Agrievolution Summit opens in Rome. Undersecretary for Economic Development Adolfo Urso opens two days of work for shedding light on the problems of agriculture and strategies for the dissemination of mechanical means in the poor countries.


World agriculture is in a crisis and mechanical means are required for a new green revolution.
The primary economy must sharply increase productivity to rebuild food stockpiles which are now reduced to a minimum, to meet the needs of a population which will increase by three billion over the coming thirty or forty years, to produce bio-fuels which do not increase greenhouse gasses. But the machinery and equipment available are not sufficient.

This is what emerged at the International Agrievolution Summit opened in Rome this morning in a statement delivered by Undersecretary for Economic Development Adolfo Urso televised live via a satellite channel and in video streaming on the summit’s Internet site.

Unacoma President Massimo Goldoni affirmed, “It is not necessary to have chemical means and seed selections available if there are no agricultural machines and equipment for performing the basic tasks”. Goldoni also noted, “Compared to Europe, which alone accounts for 40% of the tractors in operation in the world, the entire continent of Africa possesses a mere 2% of all those in use and this means inefficient plowing systems, the waste of water resources and greater exposure to the variables of climate and weather”.

Mechanization must join the world FAO meeting opening next week, June 3, and the Doha Round scheduled for next September. “Machinery plays a fundamental role in the development of the agricultural economies and instruments must be put in place to favor the spread of machinery distribution in the less advanced countries”, said Undersecretary Urso.

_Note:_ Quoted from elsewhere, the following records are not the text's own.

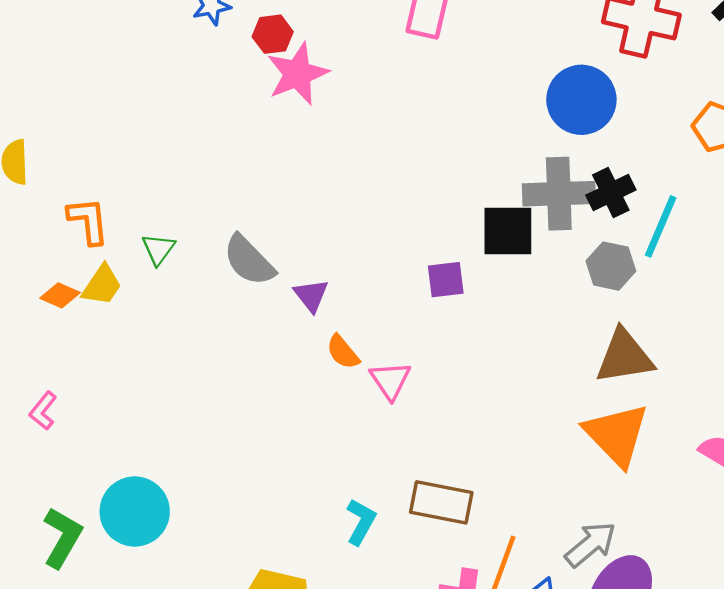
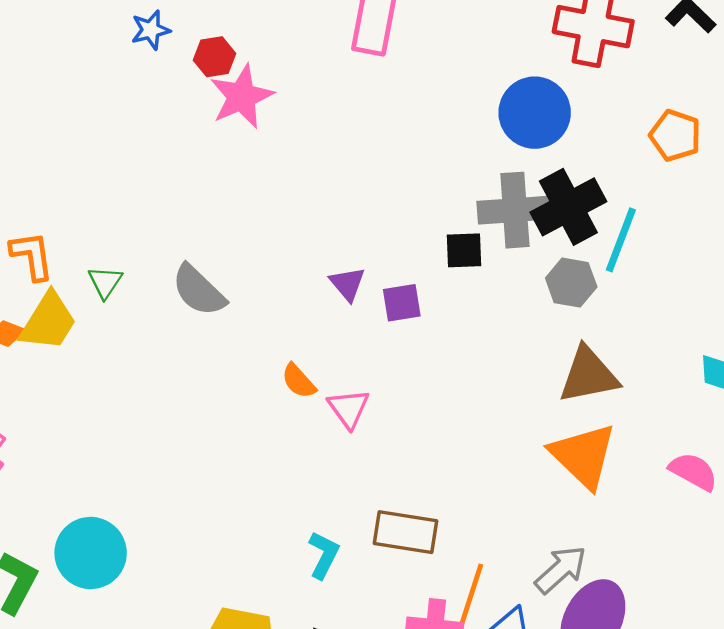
black cross: (611, 193) -> (568, 207), size x1.5
black square: (508, 231) -> (464, 250), size x0.7
yellow trapezoid: (102, 285) -> (48, 322), size x1.4
purple triangle: (311, 295) -> (348, 284), moved

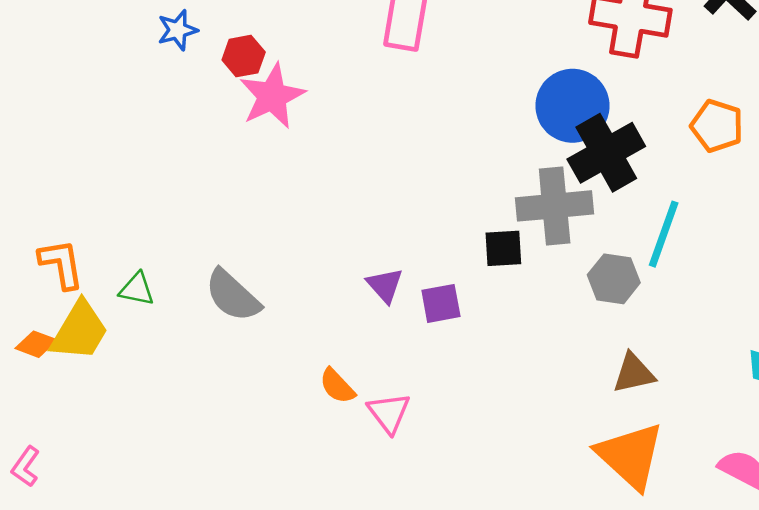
black cross: (568, 207) -> (606, 153), moved
green triangle: (105, 282) -> (137, 289), turned -51
brown triangle: (589, 375) -> (634, 373), size x0.7

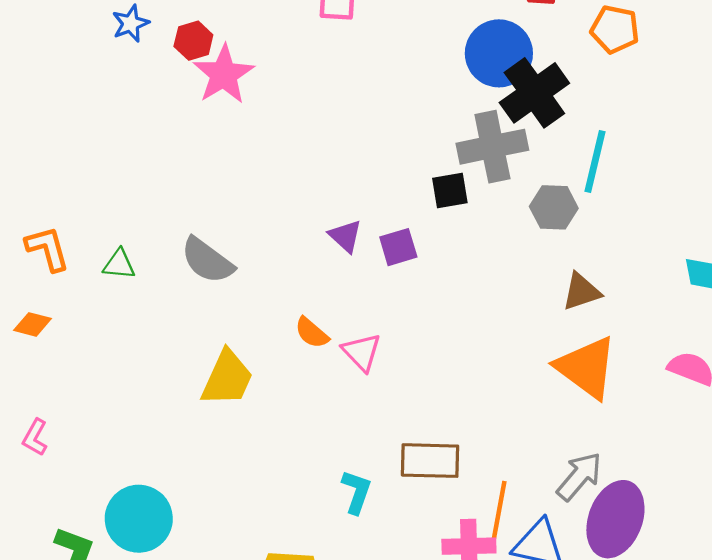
orange pentagon: (717, 126) -> (615, 29), moved
yellow trapezoid: (80, 331) -> (227, 378), moved

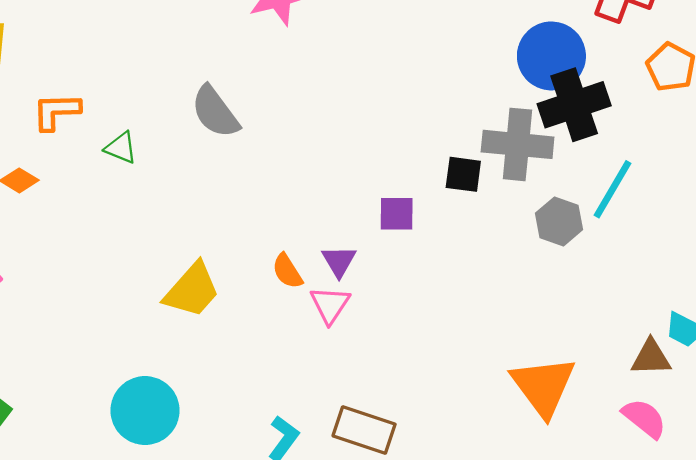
purple triangle: (345, 236) -> (339, 261), moved
orange L-shape: (48, 249) -> (56, 111), turned -93
gray semicircle: (207, 260) -> (215, 112), moved
brown triangle: (581, 292) -> (651, 358), moved
cyan circle: (139, 519) -> (145, 411), moved

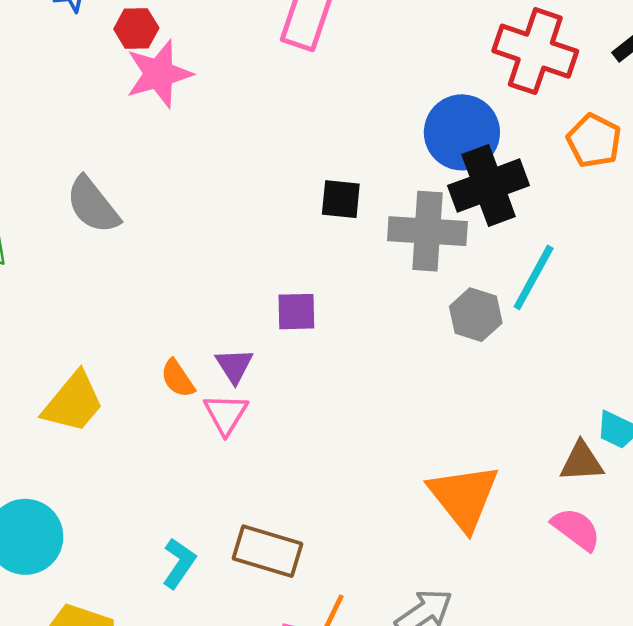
black square: (463, 174) -> (341, 199), moved

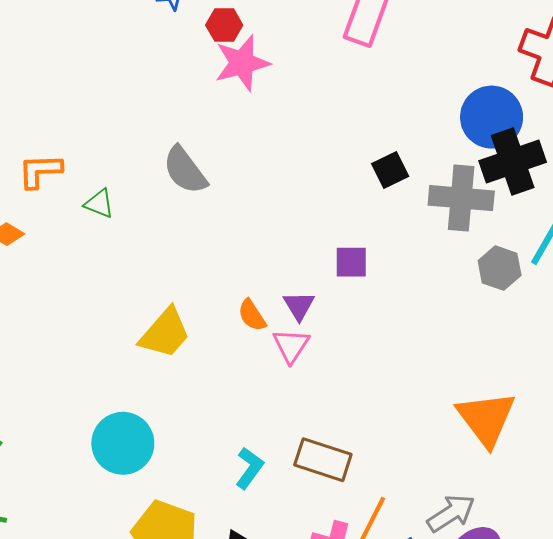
black square: (341, 199) -> (390, 170), turned -33

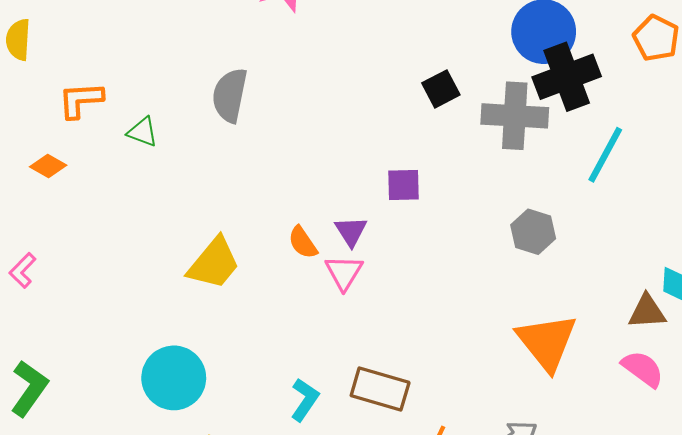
gray semicircle: (185, 170) -> (230, 95), turned 50
gray hexagon: (500, 268) -> (533, 232), moved

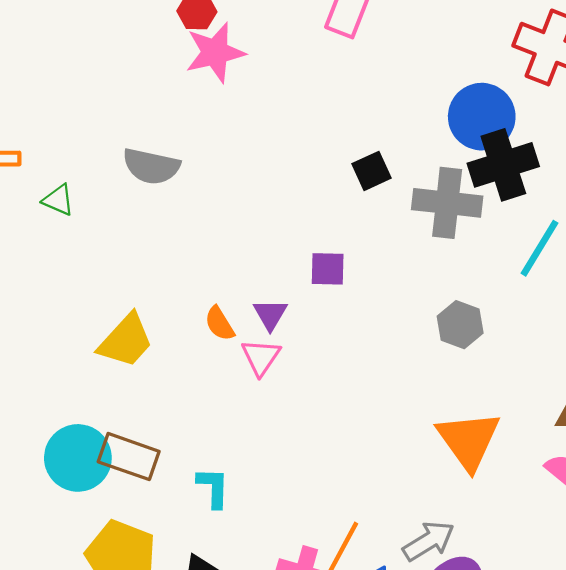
gray semicircle: (230, 95) -> (151, 166), turned -92
brown rectangle: (380, 389) -> (129, 457), moved
cyan L-shape: (305, 400) -> (213, 488), turned -36

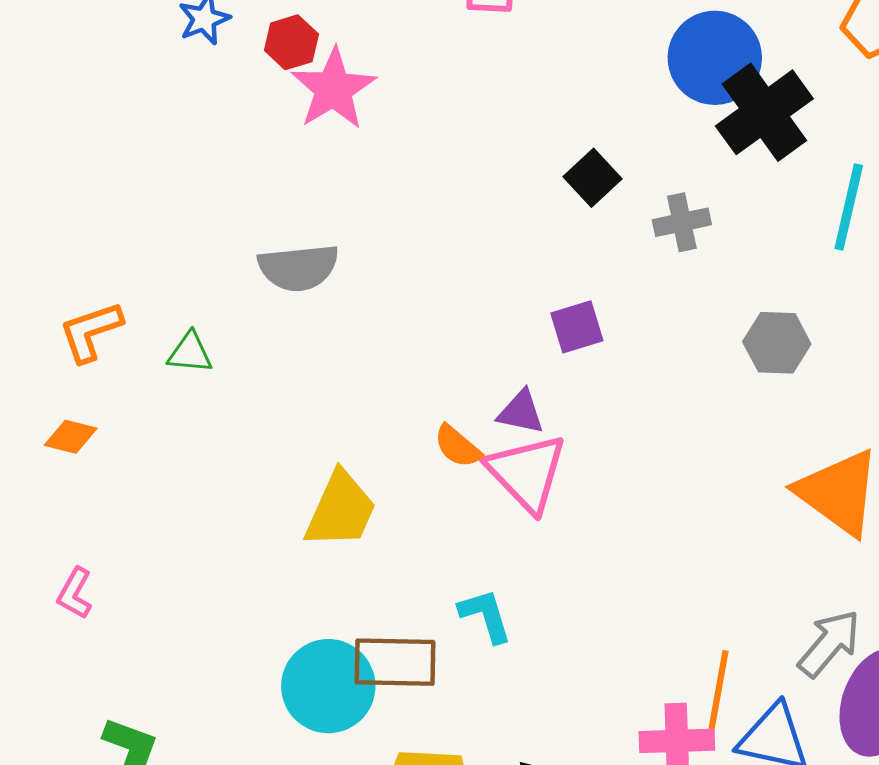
gray cross: (447, 203) -> (682, 222), moved, size x0.6
purple triangle: (270, 314) -> (521, 412), turned -30
pink triangle: (261, 357) -> (527, 473), size x1.5
cyan L-shape: (213, 488) -> (485, 616), moved

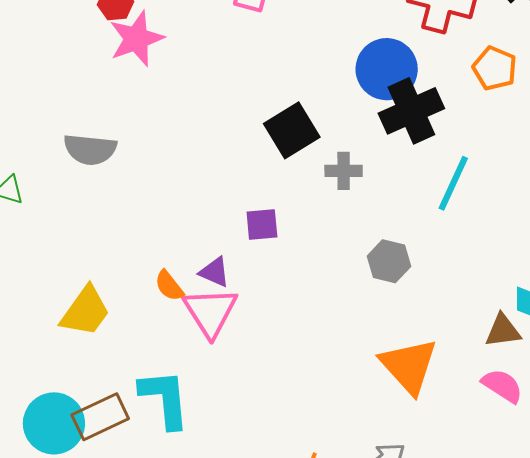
black square: (592, 178) -> (292, 130), size x1.5
cyan L-shape: (485, 616) -> (165, 399), size x1.6
brown rectangle: (395, 662) -> (100, 417), turned -38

The technological gap is one of the salient themes for Agrievolution as is evident in the statements made by the organizations attending the summit. A comparison provided by the Indian Federation of Chambers of Commerce and Industry, FICCI, discloses a density of tractors registered in India per 1,000 hectares at 15 against a concentration of 68 tractors in France, 211 in Italy and 461 in Japan. These figures do not mean that the market is standing still in that part of the world. India is, in fact, one of the countries reporting the most interesting rates of growth in mechanization with a 78% increase in the spread of tractors from 1994 to the present. Demand is on the increase also in China, Brazil and Russia, all present here at the summit with their respective manufacturers associations.
The scenario for Europe, laid out by Federico Corradini, the president of the continent’s manufacturers associations CEMA, calls for a market stabilizing at around 166,000 tractors annually, with more than 9.3 million machines in operation with an average age of twenty years. This means that the great part of demand will be due to the need to replace these machines with new generation models.

With production valued at €21 billion, Europe is also one of the world’s leading manufacturers, along with the United States, represented at the summit by the machinery manufacturers association AEM.
The goal of these American and European builders is to step up cooperation with the newly industrialized countries for increasing production in new areas and designing machines with the precise specifications needed for various agricultural systems, especially for the least developed countries.

Analyses of the evolution of machinery demand has disclosed that in Europe, the United States and Brazil, agriculture is investing in increasingly substantial ways in bio-fuel lines. This phenomenon, underscored by Geoffrey, the Director of FAO’s Infrastructure and Agri-industrial Division, has come along as a new feature for the agricultural production system and a driving factor for the machinery market. However, in the opinion of the FAO representative, the technical and financial aspects of transforming agricultural raw materials into bio-fuels have yet to be thoroughly studied and carefully evaluated.

Moreover, the issue of bio-fuels will be taken up at the round table scheduled for tomorrow morning after a statement to be delivered by Giorgio Starace, Minister Plenipotentiary of MIPAAF. Participating in the round table will be government officials from Brazil, Egypt, India, Russia and the United States as well as Poul Skytte Christoffersen, the chef de cabinet of the European Commission for Agriculture and Rural Development.